Using the digital microbe resource AGORA2, computer simulations have shown that drug metabolism varies significantly between individuals, as driven by their microbiomes. 

Uniquely, the AGORA2-based supercomputer simulations enabled the identification of microbes and metabolic processes for individual drugs correlated with observations in a clinical setting. 

The research was published today in Nature Biotechnology. 

The team at the University of Galway demonstrated that AGORA2 enables personalized, strain-resolved modeling by predicting the drug conversion potential of the gut microbiomes from 616 colorectal cancer patients and controls, which greatly varied between individuals and correlated with age, sex, body mass index, and disease stages.

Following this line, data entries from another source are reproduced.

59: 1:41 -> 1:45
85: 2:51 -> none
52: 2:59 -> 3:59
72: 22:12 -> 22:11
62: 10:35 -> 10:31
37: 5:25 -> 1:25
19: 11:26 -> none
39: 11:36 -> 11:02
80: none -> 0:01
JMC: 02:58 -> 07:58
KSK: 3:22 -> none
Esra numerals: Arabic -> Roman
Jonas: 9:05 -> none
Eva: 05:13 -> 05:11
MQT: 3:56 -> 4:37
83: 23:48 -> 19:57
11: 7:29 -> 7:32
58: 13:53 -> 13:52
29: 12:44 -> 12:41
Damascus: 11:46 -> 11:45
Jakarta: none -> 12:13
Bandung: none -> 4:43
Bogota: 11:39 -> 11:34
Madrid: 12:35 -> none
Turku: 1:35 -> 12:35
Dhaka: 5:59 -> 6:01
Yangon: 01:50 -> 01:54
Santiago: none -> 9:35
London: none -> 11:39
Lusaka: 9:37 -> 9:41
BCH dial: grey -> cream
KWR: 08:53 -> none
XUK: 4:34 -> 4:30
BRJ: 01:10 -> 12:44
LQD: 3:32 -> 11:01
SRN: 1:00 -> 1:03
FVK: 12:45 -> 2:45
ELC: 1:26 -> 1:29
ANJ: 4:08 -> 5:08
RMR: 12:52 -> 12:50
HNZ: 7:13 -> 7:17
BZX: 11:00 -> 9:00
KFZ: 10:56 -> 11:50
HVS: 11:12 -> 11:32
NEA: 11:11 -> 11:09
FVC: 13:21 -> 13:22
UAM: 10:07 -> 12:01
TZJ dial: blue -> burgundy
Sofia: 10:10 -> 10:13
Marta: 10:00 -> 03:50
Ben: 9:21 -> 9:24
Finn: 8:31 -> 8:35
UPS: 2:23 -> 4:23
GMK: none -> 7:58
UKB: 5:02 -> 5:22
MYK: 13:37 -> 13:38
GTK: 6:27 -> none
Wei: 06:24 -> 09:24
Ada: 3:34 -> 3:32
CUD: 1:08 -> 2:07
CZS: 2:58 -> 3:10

This means that the team can create digital representations and predictions specific to the divergent microbes.

Professor Thiele added: “Knowledge of our individual microbiomes and their drug-metabolizing capabilities represents a precision medicine opportunity to tailor drug treatments to an individual to maximize health benefits while minimizing side effects.

“By using AGORA2 in computer simulations our team has shown that the resulting metabolic predictions enabled superior performance compared to what was possible to date.”

Professor Paul Ross, Director of APC Microbiome Ireland, said: “This research is a perfect illustration of the power of computational approaches to enhance our understanding of the role of microbes in health and disease – significantly this digital platform will be a fantastic resource that could lead to the development of novel personalized therapeutic approaches which take the microbiome into account.” 

This work was led by the University of Galway and completed as part of a collaboration between many international institutions, including the University of Lorraine, and the University of Medicine Greifswald.